[Collected data]

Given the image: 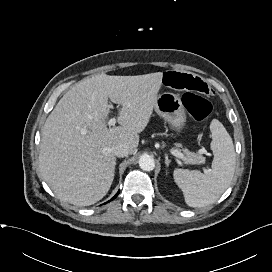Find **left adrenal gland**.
<instances>
[{
    "mask_svg": "<svg viewBox=\"0 0 272 272\" xmlns=\"http://www.w3.org/2000/svg\"><path fill=\"white\" fill-rule=\"evenodd\" d=\"M170 160L168 159V155H165V164L166 166H169Z\"/></svg>",
    "mask_w": 272,
    "mask_h": 272,
    "instance_id": "left-adrenal-gland-1",
    "label": "left adrenal gland"
}]
</instances>
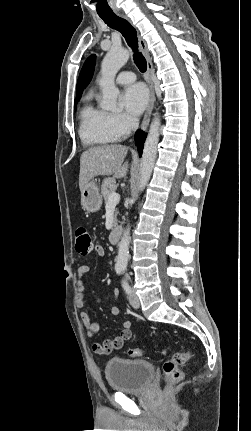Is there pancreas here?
Here are the masks:
<instances>
[{"label":"pancreas","mask_w":251,"mask_h":431,"mask_svg":"<svg viewBox=\"0 0 251 431\" xmlns=\"http://www.w3.org/2000/svg\"><path fill=\"white\" fill-rule=\"evenodd\" d=\"M115 191H116L115 180L113 178L104 179L101 186V193L106 204L109 203L110 194L114 193ZM117 214L118 212L116 211L114 215V226L117 225V219H116Z\"/></svg>","instance_id":"1"}]
</instances>
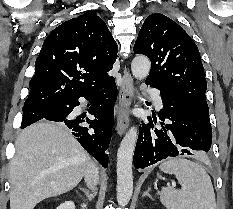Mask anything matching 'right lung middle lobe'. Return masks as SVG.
Segmentation results:
<instances>
[{"label":"right lung middle lobe","mask_w":233,"mask_h":209,"mask_svg":"<svg viewBox=\"0 0 233 209\" xmlns=\"http://www.w3.org/2000/svg\"><path fill=\"white\" fill-rule=\"evenodd\" d=\"M68 101H46L39 103H25L21 128H25L52 112L62 108Z\"/></svg>","instance_id":"right-lung-middle-lobe-1"}]
</instances>
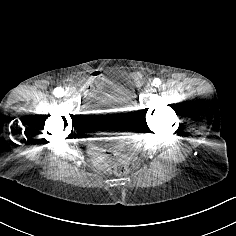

▶ **DIRECTIONS FOR THIS TASK**
Retrieve each line from the records above where the word "white" occurs.

▶ **FINISHED EXERCISE**
    "mask_svg": "<svg viewBox=\"0 0 272 272\" xmlns=\"http://www.w3.org/2000/svg\"><path fill=\"white\" fill-rule=\"evenodd\" d=\"M170 160L168 159V155H165V164L166 166H169Z\"/></svg>",
[{"label":"pancreas","mask_w":251,"mask_h":431,"mask_svg":"<svg viewBox=\"0 0 251 431\" xmlns=\"http://www.w3.org/2000/svg\"><path fill=\"white\" fill-rule=\"evenodd\" d=\"M115 191H116L115 180L113 178L104 179L101 186V193L106 204L109 203L110 194L114 193ZM117 214L118 212L116 211L114 215V226L117 225V219H116Z\"/></svg>","instance_id":"1"}]
[{"label":"right lung middle lobe","mask_w":233,"mask_h":209,"mask_svg":"<svg viewBox=\"0 0 233 209\" xmlns=\"http://www.w3.org/2000/svg\"><path fill=\"white\" fill-rule=\"evenodd\" d=\"M68 101H46L39 103H25L21 128H25L52 112L62 108Z\"/></svg>","instance_id":"right-lung-middle-lobe-1"}]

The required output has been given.